Next, substance dependence of the correlation length is considered. The correlation lengths of the aforementioned substances reflect individual molecular size [32]. Therefore, we normalized the correlation length by the respective molecular size and obtained the results shown in Figure 5. Here, we adopted the size parameter of the Lennard-Jones (LJ) potential [33] as the molecular size. Comparing Figure 4 and Figure 5, the density fluctuation and normalized correlation length show similar trends in substance dependences, and they are closely related. It was found that the molecular size makes a significant contribution to the correlation length, and to discuss universality, it is necessary to normalize the correlation length by the individual molecular size.

For nonhydrogen-bonded substances, the behavior of structural fluctuation is consistent even though the types of intermolecular forces, such as quadrupole moments, dipole moments, and π electrons, differ. Thus, in nonhydrogen-bonded substances, the universality of the structural fluctuation is ensured, which means that the specificity of the substance disappears using reduced variables normalized by the critical constants. On the other hand, the structural fluctuation of SCW shows a different behavior originating from hydrogen bonding. Hydrogen bonds are very directional, and their interactions reach farther than nonhydrogen bonds.

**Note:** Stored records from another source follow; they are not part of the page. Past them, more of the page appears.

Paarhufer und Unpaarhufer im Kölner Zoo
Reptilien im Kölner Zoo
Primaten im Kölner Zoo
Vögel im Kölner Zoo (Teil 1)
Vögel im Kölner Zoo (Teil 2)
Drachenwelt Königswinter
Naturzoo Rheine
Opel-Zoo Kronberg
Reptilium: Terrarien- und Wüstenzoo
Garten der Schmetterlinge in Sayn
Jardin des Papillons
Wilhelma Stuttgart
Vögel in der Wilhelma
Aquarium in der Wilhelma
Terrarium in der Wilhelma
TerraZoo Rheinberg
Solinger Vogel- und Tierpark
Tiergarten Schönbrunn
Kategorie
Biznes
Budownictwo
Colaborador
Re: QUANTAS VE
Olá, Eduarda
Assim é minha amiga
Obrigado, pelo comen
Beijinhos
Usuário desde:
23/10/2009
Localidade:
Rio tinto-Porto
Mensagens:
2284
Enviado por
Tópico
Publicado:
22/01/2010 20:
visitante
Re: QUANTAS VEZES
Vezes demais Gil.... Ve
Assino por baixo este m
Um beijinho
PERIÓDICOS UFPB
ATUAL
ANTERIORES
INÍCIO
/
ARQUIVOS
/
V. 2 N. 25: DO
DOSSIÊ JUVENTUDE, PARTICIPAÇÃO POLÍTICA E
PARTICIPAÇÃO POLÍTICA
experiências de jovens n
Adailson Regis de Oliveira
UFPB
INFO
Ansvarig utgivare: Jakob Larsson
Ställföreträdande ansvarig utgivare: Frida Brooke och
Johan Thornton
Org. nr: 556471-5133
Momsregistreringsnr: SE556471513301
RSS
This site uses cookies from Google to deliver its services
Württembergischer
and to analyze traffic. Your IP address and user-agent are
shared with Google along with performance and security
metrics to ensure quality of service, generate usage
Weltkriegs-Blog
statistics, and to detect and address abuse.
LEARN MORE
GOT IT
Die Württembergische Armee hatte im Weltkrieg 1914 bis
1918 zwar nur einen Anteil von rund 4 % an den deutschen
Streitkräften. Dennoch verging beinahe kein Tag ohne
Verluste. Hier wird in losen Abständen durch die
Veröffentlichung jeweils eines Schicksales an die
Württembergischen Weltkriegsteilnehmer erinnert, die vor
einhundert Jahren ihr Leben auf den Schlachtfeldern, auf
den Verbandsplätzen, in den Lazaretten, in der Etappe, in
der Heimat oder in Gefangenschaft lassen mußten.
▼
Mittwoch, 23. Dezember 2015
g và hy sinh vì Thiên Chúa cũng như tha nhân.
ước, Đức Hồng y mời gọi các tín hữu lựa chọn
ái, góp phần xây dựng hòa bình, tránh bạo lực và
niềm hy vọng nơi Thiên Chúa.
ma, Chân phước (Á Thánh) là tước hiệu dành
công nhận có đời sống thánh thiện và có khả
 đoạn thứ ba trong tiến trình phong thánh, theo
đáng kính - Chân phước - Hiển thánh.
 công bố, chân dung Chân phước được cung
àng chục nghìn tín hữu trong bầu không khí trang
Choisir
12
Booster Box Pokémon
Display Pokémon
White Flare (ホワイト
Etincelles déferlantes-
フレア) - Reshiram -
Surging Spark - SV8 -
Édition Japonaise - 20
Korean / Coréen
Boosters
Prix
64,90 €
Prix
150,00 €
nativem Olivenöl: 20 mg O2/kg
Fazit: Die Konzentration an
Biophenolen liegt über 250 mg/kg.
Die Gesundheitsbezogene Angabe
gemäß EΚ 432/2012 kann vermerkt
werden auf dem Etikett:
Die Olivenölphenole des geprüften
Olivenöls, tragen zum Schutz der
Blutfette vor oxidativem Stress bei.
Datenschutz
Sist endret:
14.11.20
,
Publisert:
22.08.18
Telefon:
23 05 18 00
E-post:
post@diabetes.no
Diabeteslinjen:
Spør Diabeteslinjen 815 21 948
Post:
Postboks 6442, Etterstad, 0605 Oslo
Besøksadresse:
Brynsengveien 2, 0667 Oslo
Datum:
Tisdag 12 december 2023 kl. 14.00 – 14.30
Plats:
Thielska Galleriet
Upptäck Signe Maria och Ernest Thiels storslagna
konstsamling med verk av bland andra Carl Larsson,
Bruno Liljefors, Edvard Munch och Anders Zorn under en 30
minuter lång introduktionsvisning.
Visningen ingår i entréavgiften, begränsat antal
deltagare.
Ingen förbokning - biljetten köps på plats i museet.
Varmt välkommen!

As a result, the molecular aggregates of water are more bulky than other substances due to the orientation of the interactions, allowing more molecules to participate in the aggregate. The intermolecular interactions of hydrogen bonds are so specific that they cancel out even the universality of structural fluctuations.

2.3. Summary

The structural fluctuation of SCW was investigated using SAXS experiments. The results are summarized as follows: (1) The behavior of density fluctuations in water differs from that of substances without hydrogen bonds. (2) For most substances, the correlation length normalized with molecular size can be regarded as a universal quantity. However, water is the exception.

3. Theoretical Characterization of the SCW Region in Terms of the Concept of “Ridge” in the Phase Diagram

Density fluctuation is one of the distinguishing features of supercritical fluids compared with normal states such as liquid and vapor. The fluctuations become increasingly larger as the critical point is approached, and eventually diverge at the critical point. This indicates that the fluctuations are spreading to the macroscopic region [7].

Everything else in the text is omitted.